Sebanyak 434 Orang Ikut Program Kepala Desa Masuk Kampus di UI
- istimewa
Siap – Ratusan kepala desa (kades) mengikuti program Kepala Desa Masuk Kampus (KDMK) yang diselenggarakan di Universitas Indonesia (UI), Depok.
Mereka mengikuti pelatihan selama tiga hari yang diisi sejumlah materi dari dosen UI dan Kementrian Dalam Negeri (Kemendagri).
Wakil Menteri Dalam Negeri (Wamendagri) Republik Indonesia, Bima Arya Sugiarto mengatakan, mayoritas warga Indonesia tinggal di desa.
Menurutnya, saat ini desa sudah menjadi lokus utama pembangunan karena banyak program-program kementrian yang menjadikan desa sebagai atensi utama.
"Nah, karena itu, peran kades-kades ini penting. Kades ini yang paling penting adalah harus bisa memetakan potensi daerahnya. Kades ini harus sangat terbiasa menggunakan data. Kades ini harus terbiasa berkolaborasi dan berinovasi, semuanya harus terukur," katanya usai membuka acara KDMK di UI, Depok, Selasa (30/6/2026).
Dengan demikian, kata Bima, sangatlah penting meningkatkan kapasitas kades, salah satunya dengan program ini.
Ditegaskan bahwa program ini tidak hanya seremoni, tetapi melalui kolaborasi dan sinergi yang nyata dengan kampus.
Sementara di sisi lain, sambung Bima, kampus juga akan mendapatkan banyak sekali informasi berharga terkait dengan cerita-cerita kepemimpinan dan potensi-potensi desa yang diolah oleh para kadesnya.
"Ini adalah sejarah baru di mana kampus berkolaborasi dengan kades-kades dalam satu program yang terukur. Nah, kita berharap tentu tidak saja muncul praktek terbaik yang bisa diduplikasi, tapi kades-kades ini juga bisa mendapatkan inspirasi untuk memaksimalkan potensinya," tukasnya.
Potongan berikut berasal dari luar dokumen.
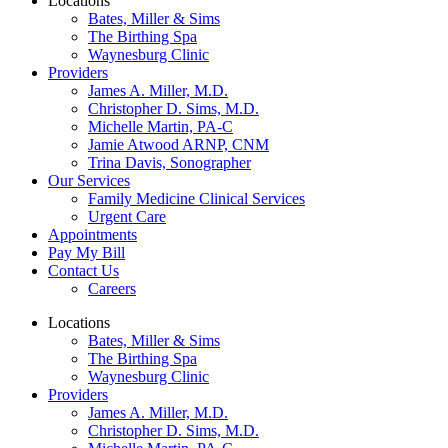
Locations
Bates, Miller & Sims
The Birthing Spa
Waynesburg Clinic
Providers
James A. Miller, M.D.
Christopher D. Sims, M.D.
Michelle Martin, PA-C
Jamie Atwood ARNP, CNM
Trina Davis, Sonographer
Our Services
Family Medicine Clinical Services
Urgent Care
Appointments
Pay My Bill
Contact Us
Careers
Locations
Bates, Miller & Sims
The Birthing Spa
Waynesburg Clinic
Providers
James A. Miller, M.D.
Christopher D. Sims, M.D.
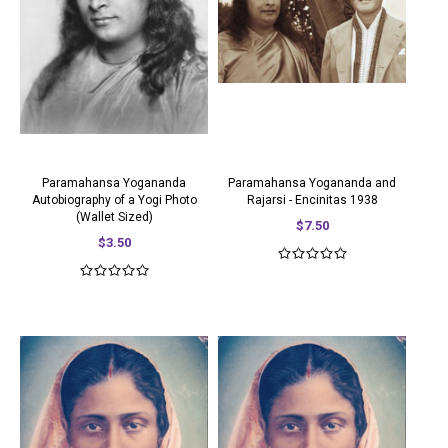
Paramahansa Yogananda
Paramahansa Yogananda and
Autobiography of a Yogi Photo
Rajarsi - Encinitas 1938
(Wallet Sized)
$7.50
$3.50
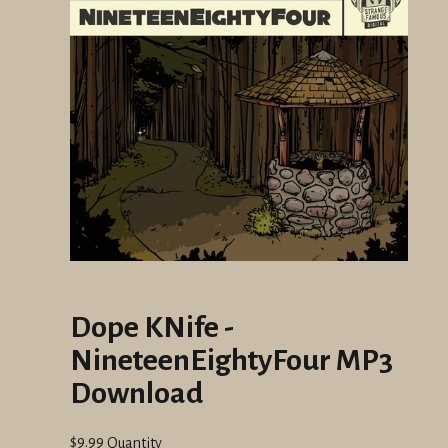
Dope KNife -
NineteenEightyFour MP3
Download
Regular
$9.99
Quantity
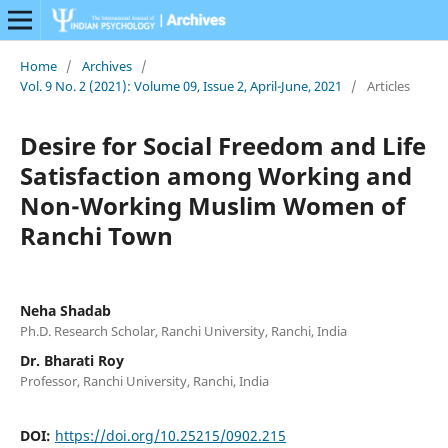
Home
/
Archives
/
Vol. 9 No. 2 (2021): Volume 09, Issue 2, April-June, 2021
/
Articles
Desire for Social Freedom and Life
Satisfaction among Working and
Non-Working Muslim Women of
Ranchi Town
Neha Shadab
Ph.D. Research Scholar, Ranchi University, Ranchi, India
Dr. Bharati Roy
Professor, Ranchi University, Ranchi, India
DOI:
https://doi.org/10.25215/0902.215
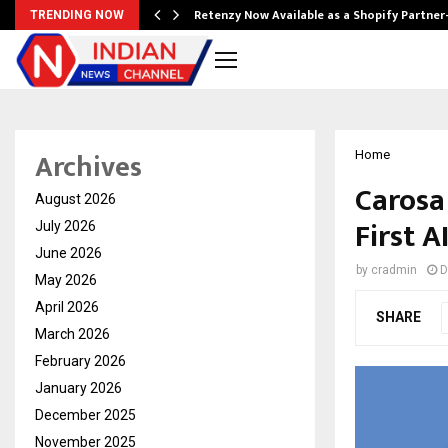
Retenzy Now Available as a Shopify Partner
TRENDING NOW
Archives
Home
Carosa 
August 2026
First A
July 2026
June 2026
by
cradmin
D
May 2026
April 2026
SHARE
March 2026
February 2026
January 2026
December 2025
November 2025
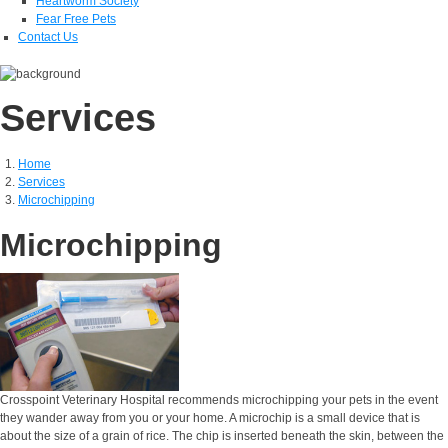
Heartworm Society
Fear Free Pets
Contact Us
Services
Home
Services
Microchipping
Microchipping
Crosspoint Veterinary Hospital recommends microchipping your pets in the event
they wander away from you or your home. A microchip is a small device that is
about the size of a grain of rice. The chip is inserted beneath the skin, between the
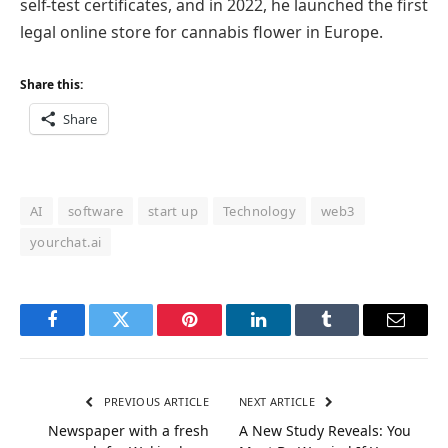
self-test certificates, and in 2022, he launched the first
legal online store for cannabis flower in Europe.
Share this:
Share
AI
software
start up
Technology
web3
yourchat.ai
Facebook
Twitter
Pinterest
LinkedIn
Tumblr
Email
PREVIOUS ARTICLE
NEXT ARTICLE
Newspaper with a fresh
A New Study Reveals: You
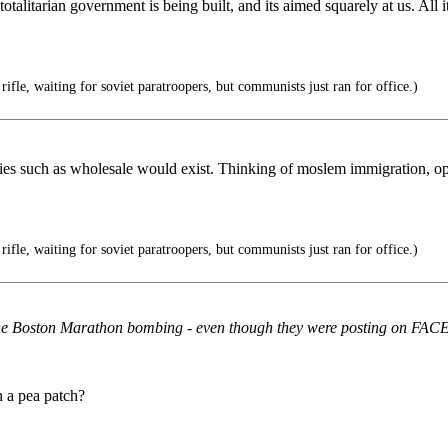
totalitarian government is being built, and its aimed squarely at us. Al
rifle, waiting for soviet paratroopers, but communists just ran for office.)
licies such as wholesale would exist. Thinking of moslem immigration, 
rifle, waiting for soviet paratroopers, but communists just ran for office.)
re the Boston Marathon bombing - even though they were posting on F
n a pea patch?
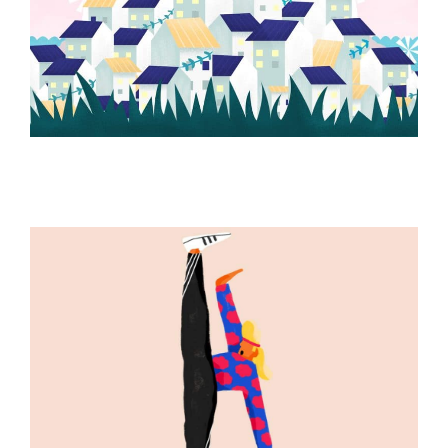
ILLUSTRATION
ILLUSTRATION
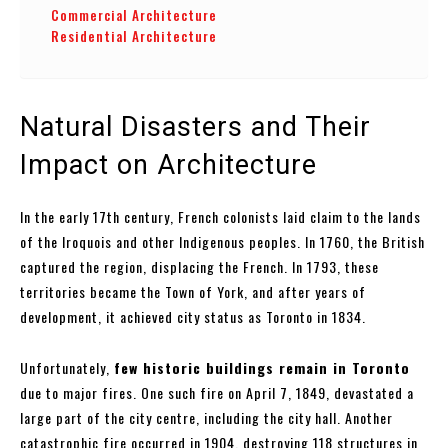
Commercial Architecture
Residential Architecture
Natural Disasters and Their
Impact on Architecture
In the early 17th century, French colonists laid claim to the lands
of the Iroquois and other Indigenous peoples. In 1760, the British
captured the region, displacing the French. In 1793, these
territories became the Town of York, and after years of
development, it achieved city status as Toronto in 1834.
Unfortunately,
few historic buildings remain in Toronto
due to major fires. One such fire on April 7, 1849, devastated a
large part of the city centre, including the city hall. Another
catastrophic fire occurred in 1904, destroying 118 structures in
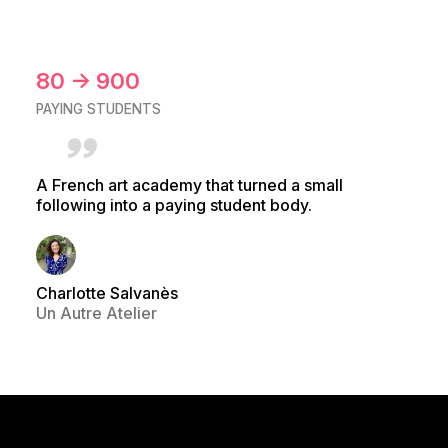
80 → 900
PAYING STUDENTS
A French art academy that turned a small
following into a paying student body.
Charlotte Salvanès
Un Autre Atelier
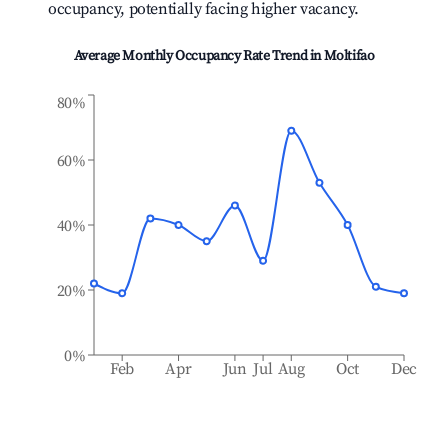
occupancy, potentially facing higher vacancy.
Average Monthly Occupancy Rate Trend in
Moltifao
80%
60%
40%
20%
0%
Feb
Apr
Jun
Jul
Aug
Oct
Dec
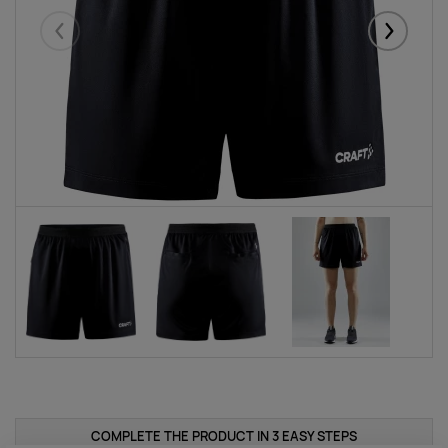
Eelmised
Järgmise
COMPLETE THE PRODUCT IN 3 EASY STEPS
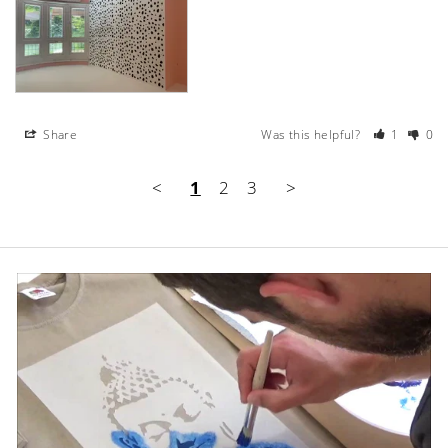
Share
Was this helpful?
1
0
<
1
2
3
>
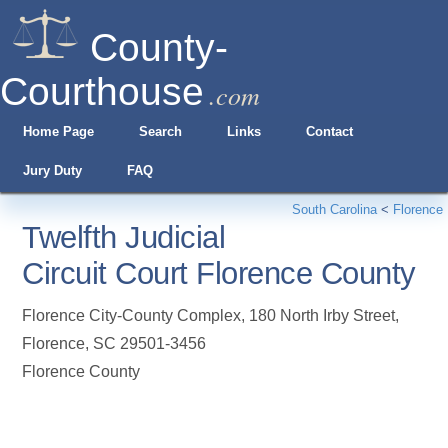
County-
Courthouse
.com
Home Page
Search
Links
Contact
Jury Duty
FAQ
South Carolina
<
Florence
Twelfth Judicial
Circuit Court Florence County
Florence City-County Complex, 180 North Irby Street
,
Florence
,
SC
29501-3456
Florence County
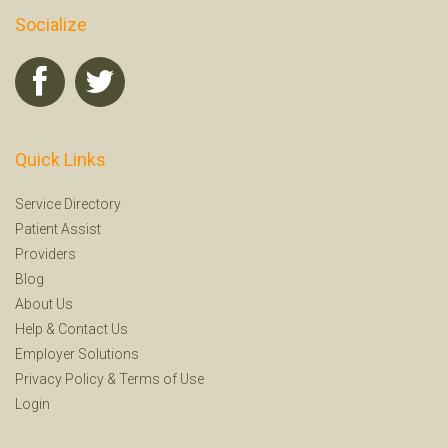
Socialize
Quick Links
Service Directory
Patient Assist
Providers
Blog
About Us
Help
&
Contact Us
Employer Solutions
Privacy Policy
&
Terms of Use
Login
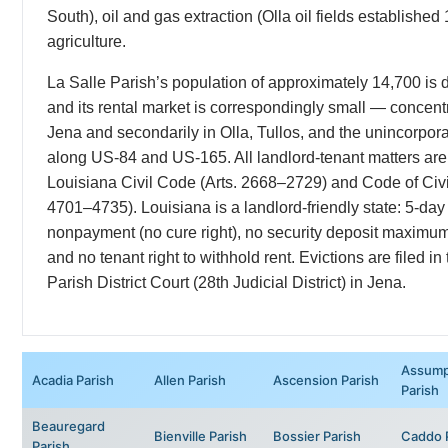
South), oil and gas extraction (Olla oil fields established
agriculture.
La Salle Parish’s population of approximately 14,700 is de
and its rental market is correspondingly small — concentr
Jena and secondarily in Olla, Tullos, and the unincorpo
along US-84 and US-165. All landlord-tenant matters ar
Louisiana Civil Code (Arts. 2668–2729) and Code of Civi
4701–4735). Louisiana is a landlord-friendly state: 5-day 
nonpayment (no cure right), no security deposit maximum,
and no tenant right to withhold rent. Evictions are filed in
Parish District Court (28th Judicial District) in Jena.
Assump
Acadia Parish
Allen Parish
Ascension Parish
Parish
Beauregard
Bienville Parish
Bossier Parish
Caddo 
Parish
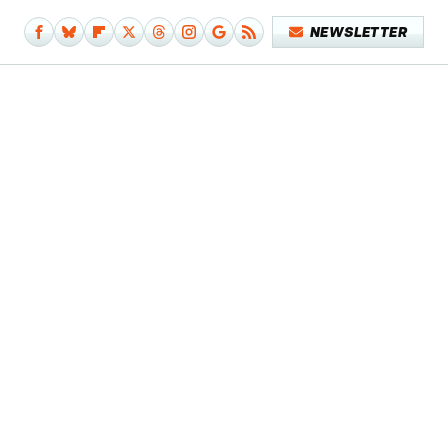
NEWSLETTER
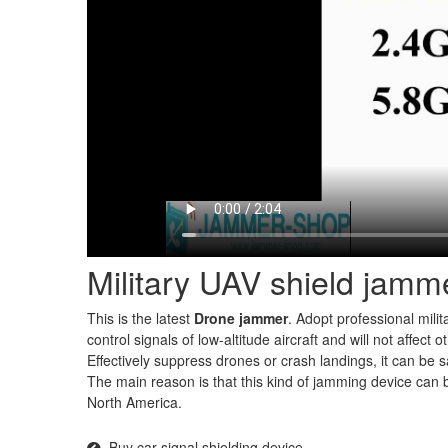
Military UAV shield jamm
This is the latest
Drone jammer
. Adopt professional milita
control signals of low-altitude aircraft and will not affect
Effectively suppress drones or crash landings, it can be 
The main reason is that this kind of jamming device can b
North America.
Buy car signal shielding device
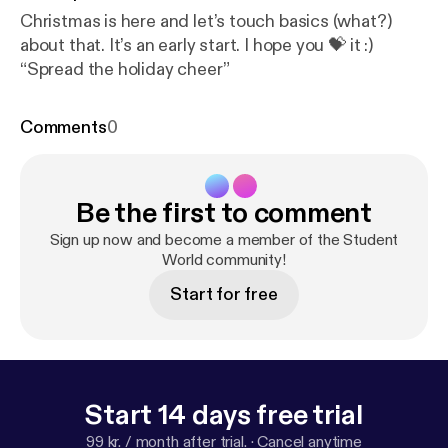
Christmas is here and let’s touch basics (what?)
about that. It’s an early start. I hope you 💝 it :)
“Spread the holiday cheer”
Comments
0
Be the first to comment
Sign up now and become a member of the Student
World community!
Start for free
Start 14 days free trial
99 kr. / month after trial.
·
Cancel anytime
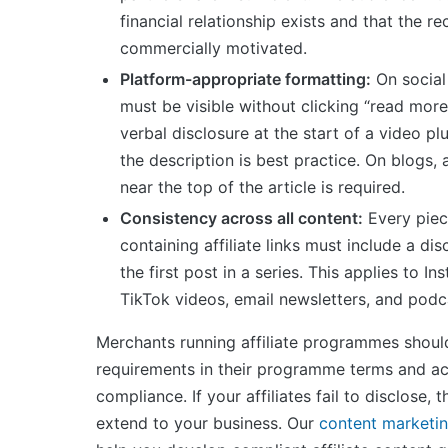
financial relationship exists and that the 
commercially motivated.
Platform-appropriate formatting:
On social
must be visible without clicking “read mor
verbal disclosure at the start of a video plu
the description is best practice. On blogs, 
near the top of the article is required.
Consistency across all content:
Every piec
containing affiliate links must include a di
the first post in a series. This applies to In
TikTok videos, email newsletters, and podc
Merchants running affiliate programmes should
requirements in their programme terms and ac
compliance. If your affiliates fail to disclose, th
extend to your business. Our
content marketin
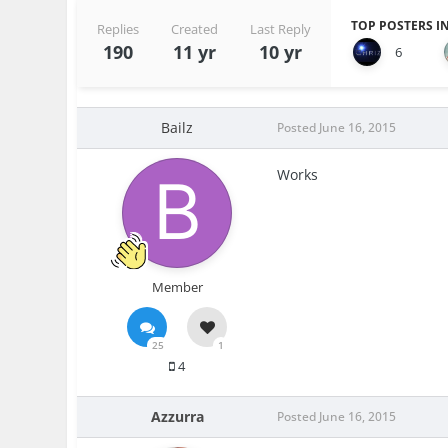
TOP POSTERS IN
Replies
Created
Last Reply
190
11 yr
10 yr
6
Bailz
Posted
June 16, 2015
Works
Member
25
1
4
Azzurra
Posted
June 16, 2015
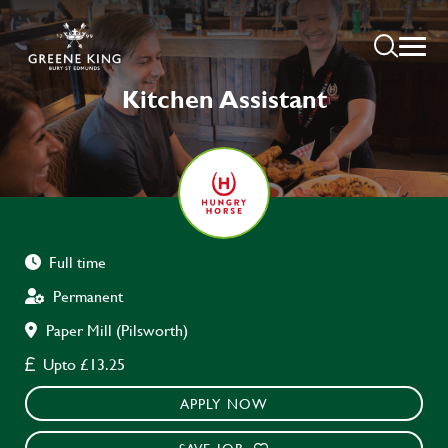
Kitchen Assistant
Full time
Permanent
Paper Mill (Pilsworth)
Upto £13.25
APPLY NOW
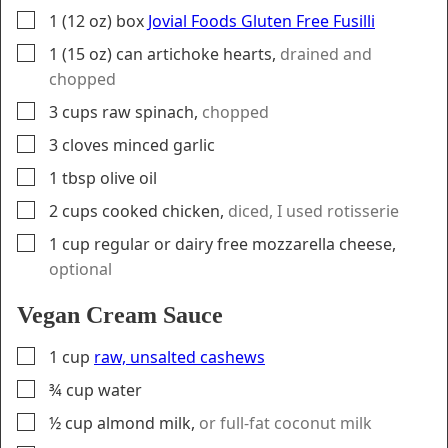
▢
1
(12 oz) box
Jovial Foods Gluten Free Fusilli
▢
1
(15 oz) can
artichoke hearts
,
drained and
chopped
▢
3
cups
raw spinach
,
chopped
▢
3
cloves
minced garlic
▢
1
tbsp
olive oil
▢
2
cups
cooked chicken
,
diced, I used rotisserie
▢
1
cup
regular or dairy free mozzarella cheese
,
optional
Vegan Cream Sauce
▢
1
cup
raw, unsalted cashews
▢
¾
cup
water
▢
½
cup
almond milk
,
or full-fat coconut milk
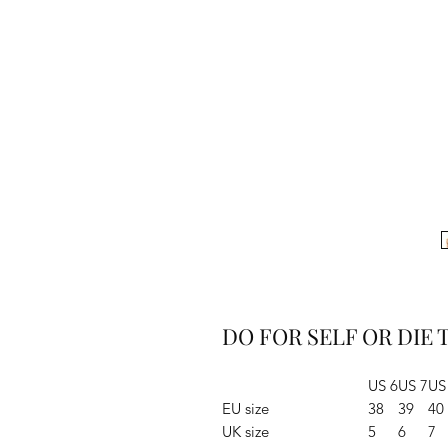
DO FOR SELF OR DIE T
US 6
US 7
US
EU size
38
39
40
UK size
5
6
7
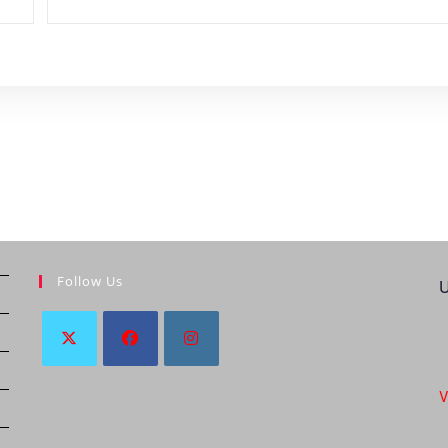
Follow Us
U
V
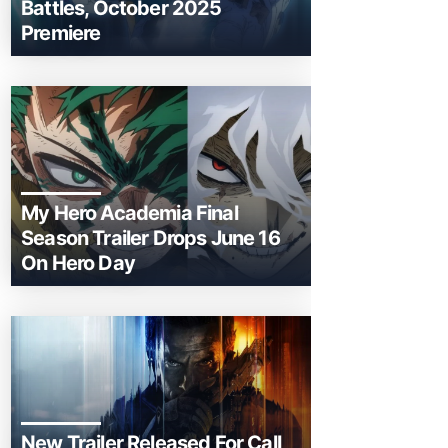
Battles, October 2025
Premiere
My Hero Academia Final
Season Trailer Drops June 16
On Hero Day
New Trailer Released For Call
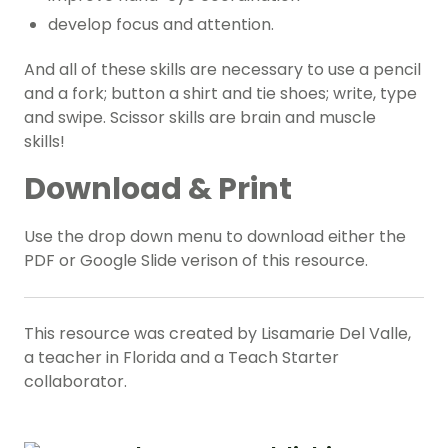
develop focus and attention.
And all of these skills are necessary to use a pencil
and a fork; button a shirt and tie shoes; write, type
and swipe. Scissor skills are brain and muscle
skills!
Download & Print
Use the drop down menu to download either the
PDF or Google Slide verison of this resource.
This resource was created by Lisamarie Del Valle,
a teacher in Florida and a Teach Starter
collaborator.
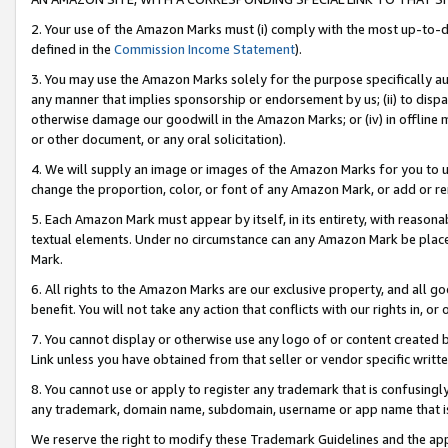
2. Your use of the Amazon Marks must (i) comply with the most up-to-da
defined in the
Commission Income Statement
).
3. You may use the Amazon Marks solely for the purpose specifically a
any manner that implies sponsorship or endorsement by us; (ii) to disparag
otherwise damage our goodwill in the Amazon Marks; or (iv) in offline ma
or other document, or any oral solicitation).
4. We will supply an image or images of the Amazon Marks for you to 
change the proportion, color, or font of any Amazon Mark, or add or
5. Each Amazon Mark must appear by itself, in its entirety, with reason
textual elements. Under no circumstance can any Amazon Mark be placed
Mark.
6. All rights to the Amazon Marks are our exclusive property, and all 
benefit. You will not take any action that conflicts with our rights in, 
7. You cannot display or otherwise use any logo of or content created b
Link unless you have obtained from that seller or vendor specific writte
8. You cannot use or apply to register any trademark that is confusingly
any trademark, domain name, subdomain, username or app name that is c
We reserve the right to modify these Trademark Guidelines and the app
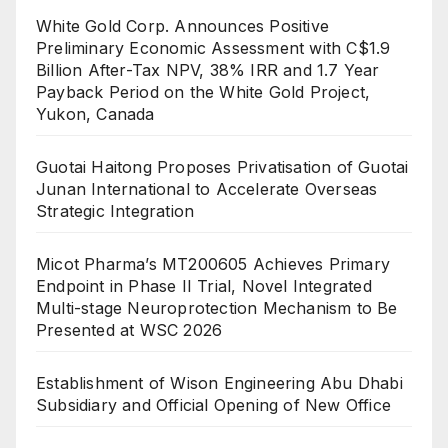
White Gold Corp. Announces Positive
Preliminary Economic Assessment with C$1.9
Billion After-Tax NPV, 38% IRR and 1.7 Year
Payback Period on the White Gold Project,
Yukon, Canada
Guotai Haitong Proposes Privatisation of Guotai
Junan International to Accelerate Overseas
Strategic Integration
Micot Pharma’s MT200605 Achieves Primary
Endpoint in Phase II Trial, Novel Integrated
Multi-stage Neuroprotection Mechanism to Be
Presented at WSC 2026
Establishment of Wison Engineering Abu Dhabi
Subsidiary and Official Opening of New Office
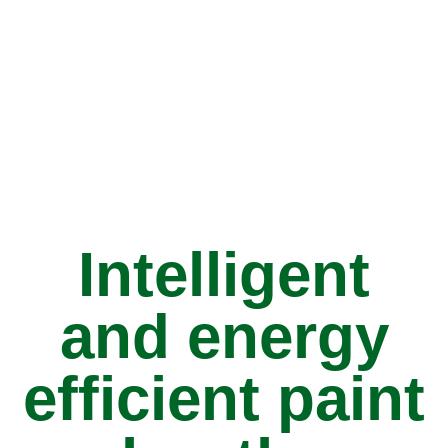
Intelligent
and energy
efficient paint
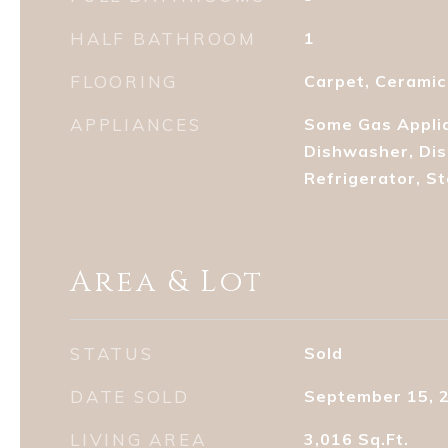
HALF BATHROOM
1
FLOORING
Carpet, Ceramic
APPLIANCES
Some Gas Applia
Dishwasher, Dis
Refrigerator, S
Area & Lot
STATUS
Sold
DATE SOLD
September 15, 
LIVING AREA
3,016
Sq.Ft.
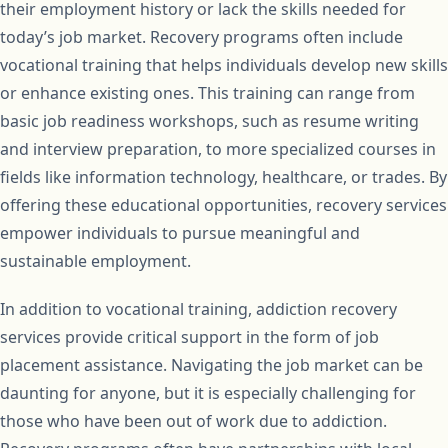
their employment history or lack the skills needed for
today’s job market. Recovery programs often include
vocational training that helps individuals develop new skills
or enhance existing ones. This training can range from
basic job readiness workshops, such as resume writing
and interview preparation, to more specialized courses in
fields like information technology, healthcare, or trades. By
offering these educational opportunities, recovery services
empower individuals to pursue meaningful and
sustainable employment.
In addition to vocational training, addiction recovery
services provide critical support in the form of job
placement assistance. Navigating the job market can be
daunting for anyone, but it is especially challenging for
those who have been out of work due to addiction.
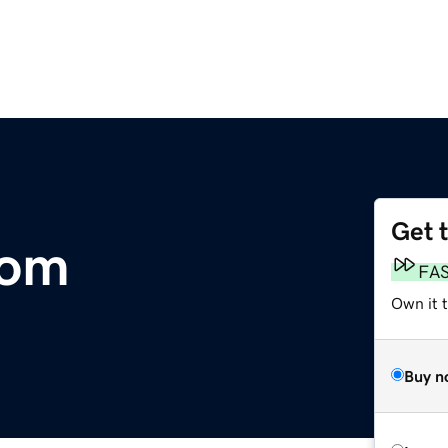
Get 
com
FA
Own it 
Buy n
Program KDMK ini dibagi dalam dua gelombang. Untuk gelombang pertama diikuti sebanyak 434 kades.
Dengan program ini memberikan ruang para kades untuk berkontribusi dan sinergi dengan akademisi.
"Ada dua gelombang, ya. Ini sudah dilakukan kajian sebelumnya, sudah ditentukan titik-titik mana saja. Iya, kades ini kan nanti pasti akan banyak juga berkonsultasi tentang realita yang ada. Nanti akan didampingi oleh kampus, oleh Dirjen Pemdes, gitu ya dan tentu kita berharap ada hal-hal yang baru dari sini," tambahnya,
Pihaknya akan melakukan evaluasi dari pelaksanaan program ini. Dari pembekalan yang diberikan, para kades nantinya diharapkan dapat mengembangkan potensi di desanya masing-masing.